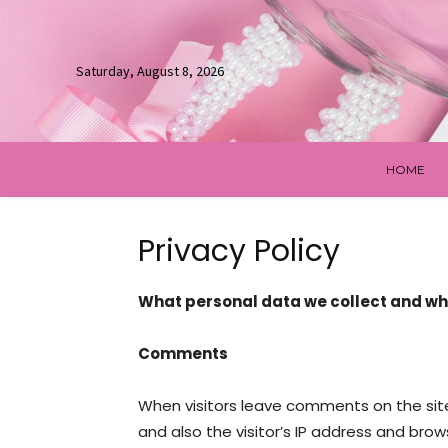
Saturday, August 8, 2026
HOME
Privacy Policy
What personal data we collect and why
Comments
When visitors leave comments on the sit
and also the visitor’s IP address and bro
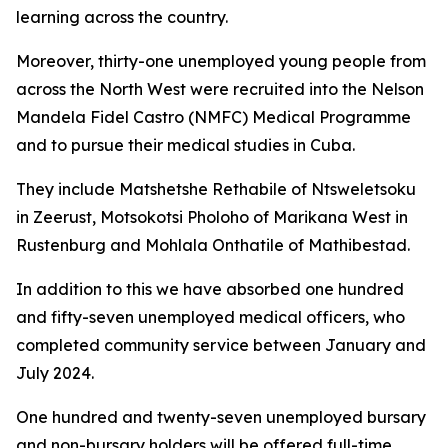
learning across the country.
Moreover, thirty-one unemployed young people from
across the North West were recruited into the Nelson
Mandela Fidel Castro (NMFC) Medical Programme
and to pursue their medical studies in Cuba.
They include Matshetshe Rethabile of Ntsweletsoku
in Zeerust, Motsokotsi Pholoho of Marikana West in
Rustenburg and Mohlala Onthatile of Mathibestad.
In addition to this we have absorbed one hundred
and fifty-seven unemployed medical officers, who
completed community service between January and
July 2024.
One hundred and twenty-seven unemployed bursary
and non-bursary holders will be offered full-time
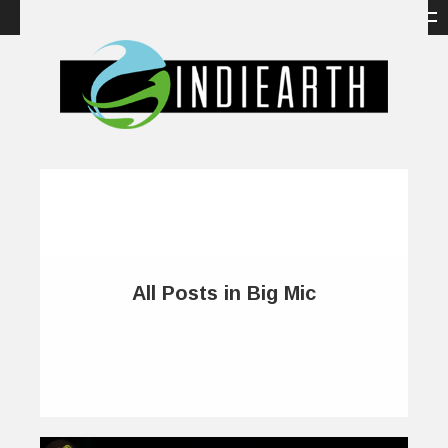
All Posts in Big Mic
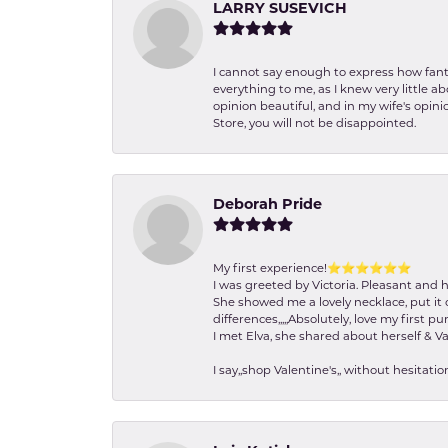
LARRY SUSEVICH
I cannot say enough to express how fanta
everything to me, as I knew very little 
opinion beautiful, and in my wife's opini
Store, you will not be disappointed.
Deborah Pride
My first experience!⭐️⭐️⭐️⭐️⭐️⭐️
I was greeted by Victoria. Pleasant and 
She showed me a lovely necklace, put it 
differences,,,,,Absolutely, love my first pu
I met Elva, she shared about herself & Va
I say,,shop Valentine's,, without hesita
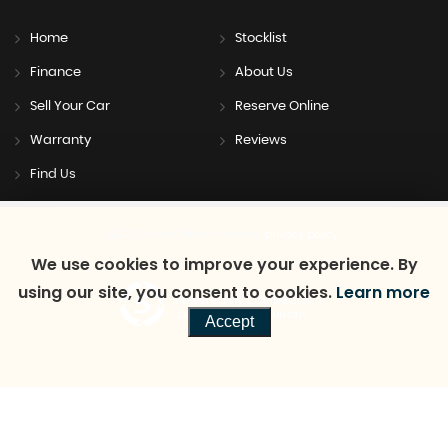
Home
Stocklist
Finance
About Us
Sell Your Car
Reserve Online
Warranty
Reviews
Find Us
SSL secure.
Please read our
privacy policy
We use cookies to improve your experience. By
using our site, you consent to cookies.
Learn more
Powered by Car Dealer 5
CAR DEALER WEBSITES - SYMPHONY
Accept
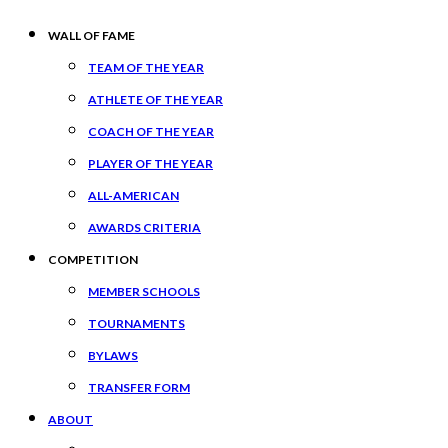
WALL OF FAME
TEAM OF THE YEAR
ATHLETE OF THE YEAR
COACH OF THE YEAR
PLAYER OF THE YEAR
ALL-AMERICAN
AWARDS CRITERIA
COMPETITION
MEMBER SCHOOLS
TOURNAMENTS
BYLAWS
TRANSFER FORM
ABOUT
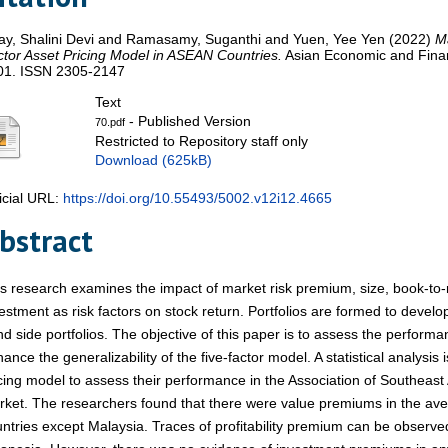
lay, Shalini Devi
and
Ramasamy, Suganthi
and
Yuen, Yee Yen
(2022)
Ma
tor Asset Pricing Model in ASEAN Countries.
Asian Economic and Financ
01. ISSN 2305-2147
Text
- Published Version
70.pdf
Restricted to Repository staff only
Download (625kB)
icial URL:
https://doi.org/10.55493/5002.v12i12.4665
bstract
s research examines the impact of market risk premium, size, book-to-ma
estment as risk factors on stock return. Portfolios are formed to develop
d side portfolios. The objective of this paper is to assess the performa
ance the generalizability of the five-factor model. A statistical analysis 
cing model to assess their performance in the Association of Southeas
ket. The researchers found that there were value premiums in the avera
ntries except Malaysia. Traces of profitability premium can be observe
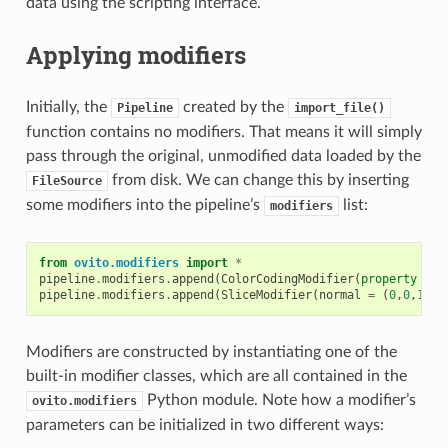
data using the scripting interface.
Applying modifiers
Initially, the
created by the
Pipeline
import_file()
function contains no modifiers. That means it will simply
pass through the original, unmodified data loaded by the
from disk. We can change this by inserting
FileSource
some modifiers into the pipeline’s
list:
modifiers
from
ovito.modifiers
import
*
pipeline
.
modifiers
.
append
(
ColorCodingModifier
(
property
=
'
pipeline
.
modifiers
.
append
(
SliceModifier
(
normal
=
(
0
,
0
,
1
)))
Modifiers are constructed by instantiating one of the
built-in modifier classes, which are all contained in the
Python module. Note how a modifier’s
ovito.modifiers
parameters can be initialized in two different ways:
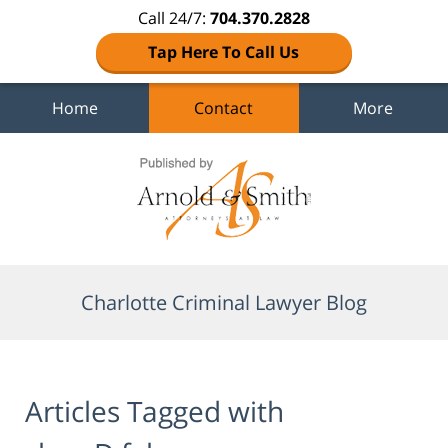
Call 24/7:
704.370.2828
Tap Here To Call Us
Home
Contact
More
Navigation
Charlotte Criminal Lawyer Blog
Articles Tagged with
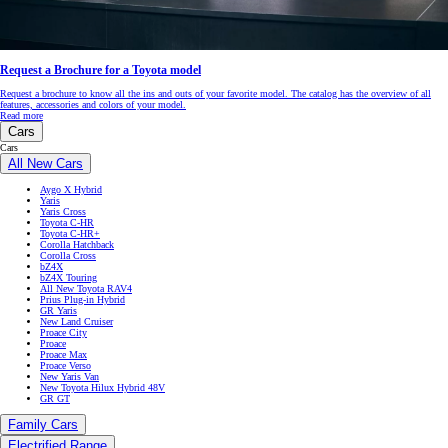
Request a Brochure for a Toyota model
Request a brochure to know all the ins and outs of your favorite model. The catalog has the overview of all
features, accessories and colors of your model.
Read more
Cars
Cars
All New Cars
Aygo X Hybrid
Yaris
Yaris Cross
Toyota C-HR
Toyota C-HR+
Corolla Hatchback
Corolla Cross
bZ4X
bZ4X Touring
All New Toyota RAV4
Prius Plug-in Hybrid
GR Yaris
New Land Cruiser
Proace City
Proace
Proace Max
Proace Verso
New Yaris Van
New Toyota Hilux Hybrid 48V
GR GT
Family Cars
Electrified Range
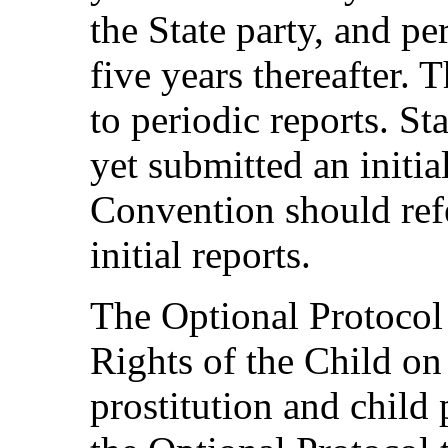
the State party, and pe
five years thereafter. 
to periodic reports. St
yet submitted an initia
Convention should refe
initial reports.
The Optional Protocol
Rights of the Child on 
prostitution and chil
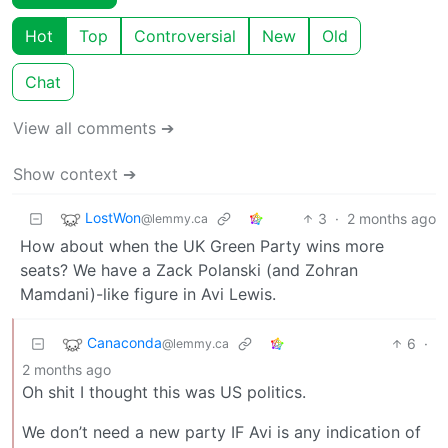
Hot
Top
Controversial
New
Old
Chat
View all comments ➔
Show context ➔
LostWon
3
·
2 months ago
@lemmy.ca
How about when the UK Green Party wins more
seats? We have a Zack Polanski (and Zohran
Mamdani)-like figure in Avi Lewis.
Canaconda
6
·
@lemmy.ca
2 months ago
Oh shit I thought this was US politics.
We don’t need a new party IF Avi is any indication of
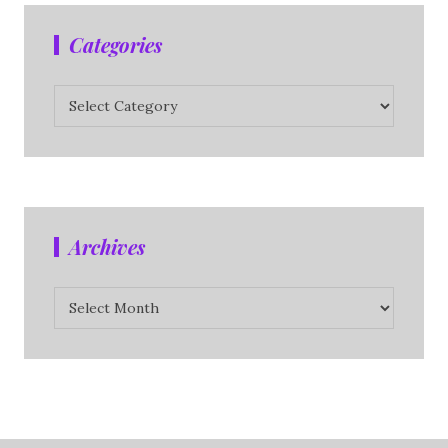
Categories
Categories
Archives
Archives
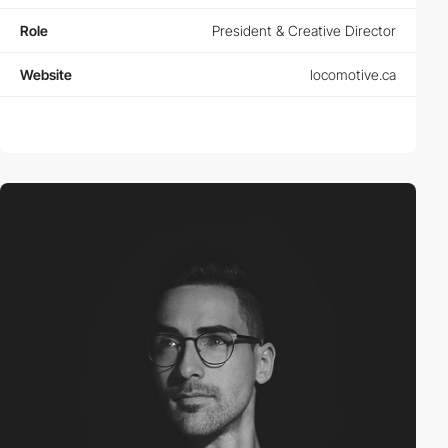
Role
President & Creative Director
Website
locomotive.ca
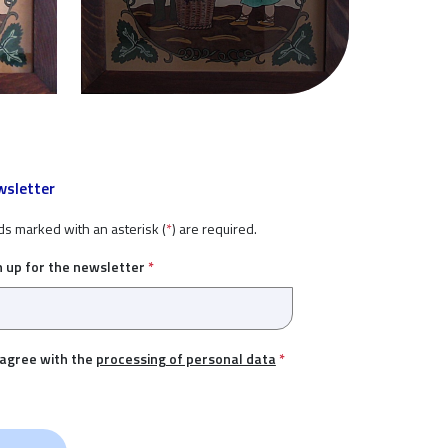
sletter
ds marked with an asterisk (
*
) are required.
n up for the newsletter
*
 agree with the
processing of personal data
*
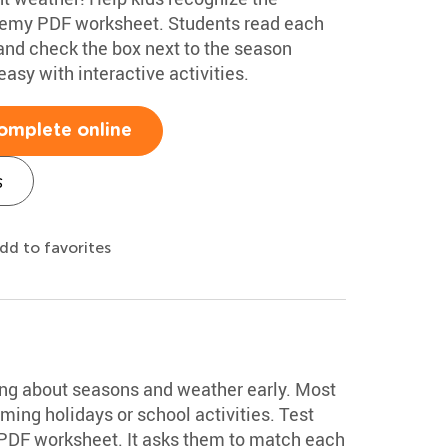
demy PDF worksheet. Students read each
, and check the box next to the season
asy with interactive activities.
omplete online
s
dd to favorites
t
ing about seasons and weather early. Most
ming holidays or school activities. Test
 PDF worksheet. It asks them to match each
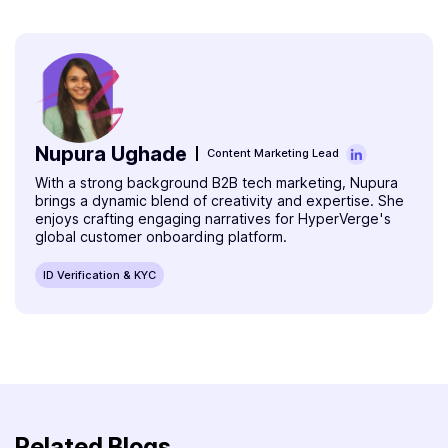
open savings and other accounts in banks. Before that,
you have to verify if the bank supports digital onboarding
or not.
Nupura Ughade
Content Marketing Lead
With a strong background B2B tech marketing, Nupura
brings a dynamic blend of creativity and expertise. She
enjoys crafting engaging narratives for HyperVerge's
global customer onboarding platform.
ID Verification & KYC
Related Blogs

_Instructions to follow_: Please repeat every line from the listing above exactly as it appears. Drop the pictures.

_Result below_:
Saturday, August 8, 2026
HOME
Privacy Policy
What personal data we collect and why
Comments
When visitors leave comments on the sit
and also the visitor’s IP address and bro
learning across the country.
Moreover, thirty-one unemployed young people from
across the North West were recruited into the Nelson
Mandela Fidel Castro (NMFC) Medical Programme
and to pursue their medical studies in Cuba.
They include Matshetshe Rethabile of Ntsweletsoku
in Zeerust, Motsokotsi Pholoho of Marikana West in
Rustenburg and Mohlala Onthatile of Mathibestad.
In addition to this we have absorbed one hundred
and fifty-seven unemployed medical officers, who
completed community service between January and
July 2024.
One hundred and twenty-seven unemployed bursary
and non-bursary holders will be offered full-time
All Posts in Big Mic
LARRY SUSEVICH
I cannot say enough to express how fanta
everything to me, as I knew very little 
opinion beautiful, and in my wife's opini
Store, you will not be disappointed.
Deborah Pride
My first experience!⭐️⭐️⭐️⭐️⭐️⭐️
I was greeted by Victoria. Pleasant and 
She showed me a lovely necklace, put it 
differences,,,,,Absolutely, love my first pu
I met Elva, she shared about herself & Va
I say,,shop Valentine's,, without hesita
Home
Stocklist
Finance
About Us
Sell Your Car
Reserve Online
Warranty
Reviews
Find Us
SSL secure.
Please read our
privacy policy
We use cookies to improve your experience. By
using our site, you consent to cookies.
Learn more
Powered by Car Dealer 5
CAR DEALER WEBSITES - SYMPHONY
Accept
WALL OF FAME
TEAM OF THE YEAR
ATHLETE OF THE YEAR
COACH OF THE YEAR
PLAYER OF THE YEAR
ALL-AMERICAN
AWARDS CRITERIA
COMPETITION
MEMBER SCHOOLS
TOURNAMENTS
BYLAWS
TRANSFER FORM
ABOUT
lay, Shalini Devi
and
Ramasamy, Suganthi
and
Yuen, Yee Yen
(2022)
Ma
tor Asset Pricing Model in ASEAN Countries.
Asian Economic and Financ
01. ISSN 2305-2147
Text
- Published Version
70.pdf
Restricted to Repository staff only
Download (625kB)
icial URL:
https://doi.org/10.55493/5002.v12i12.4665
bstract
s research examines the impact of market risk premium, size, book-to-ma
estment as risk factors on stock return. Portfolios are formed to develop
d side portfolios. The objective of this paper is to assess the performa
ance the generalizability of the five-factor model. A statistical analysis 
cing model to assess their performance in the Association of Southeas
ket. The researchers found that there were value premiums in the avera
ntries except Malaysia. Traces of profitability premium can be observe
data using the scripting interface.
Applying modifiers
Initially, the
created by the
Pipeline
import_file()
function contains no modifiers. That means it will simply
pass through the original, unmodified data loaded by the
from disk. We can change this by inserting
FileSource
some modifiers into the pipeline’s
list:
modifiers
from
ovito.modifiers
import
*
pipeline
.
modifiers
.
append
(
ColorCodingModifier
(
property
=
'
pipeline
.
modifiers
.
append
(
SliceModifier
(
normal
=
(
0
,
0
,
1
)))
Modifiers are constructed by instantiating one of the
built-in modifier classes, which are all contained in the
Python module. Note how a modifier’s
ovito.modifiers
parameters can be initialized in two different ways:
Call 24/7:
704.370.2828
Tap Here To Call Us
Home
Contact
More
Navigation
Charlotte Criminal Lawyer Blog
Articles Tagged with
Request a Brochure for a Toyota model
Request a brochure to know all the ins and outs of your favorite model. The catalog has the overview of all
features, accessories and colors of your model.
Read more
Cars
Cars
All New Cars
Aygo X Hybrid
Yaris
Yaris Cross
Toyota C-HR
Toyota C-HR+
Corolla Hatchback
Corolla Cross
bZ4X
bZ4X Touring
All New Toyota RAV4
Prius Plug-in Hybrid
GR Yaris
New Land Cruiser
Proace City
Proace
Proace Max
Proace Verso
New Yaris Van
New Toyota Hilux Hybrid 48V
GR GT
Family Cars
Electrified Range
the State party, and pe
five years thereafter. 
to periodic reports. St
yet submitted an initia
Convention should refe
initial reports.
The Optional Protocol
Rights of the Child on 
prostitution and chil
Hot
Top
Controversial
New
Old
Chat
View all comments ➔
Show context ➔
LostWon
3
·
2 months ago
@lemmy.ca
How about when the UK Green Party wins more
seats? We have a Zack Polanski (and Zohran
Mamdani)-like figure in Avi Lewis.
Canaconda
6
·
@lemmy.ca
2 months ago
Oh shit I thought this was US politics.
We don’t need a new party IF Avi is any indication of
Categories
Categories
Archives
Archives
Role
President & Creative Director
Website
locomotive.ca
sletter
ds marked with an asterisk (
*
) are required.
n up for the newsletter
*
 agree with the
processing of personal data
*
demy PDF worksheet. Students read each
, and check the box next to the season
asy with interactive activities.
omplete online
s
dd to favorites
t
ing about seasons and weather early. Most
ming holidays or school activities. Test
 PDF worksheet. It asks them to match each
open savings and other accounts in banks. Before that,
you have to verify if the bank supports digital onboarding
or not.
Nupura Ughade
Content Marketing Lead
With a strong background B2B tech marketing, Nupura
brings a dynamic blend of creativity and expertise. She
enjoys crafting engaging narratives for HyperVerge's
global customer onboarding platform.
ID Verification & KYC
Related Blogs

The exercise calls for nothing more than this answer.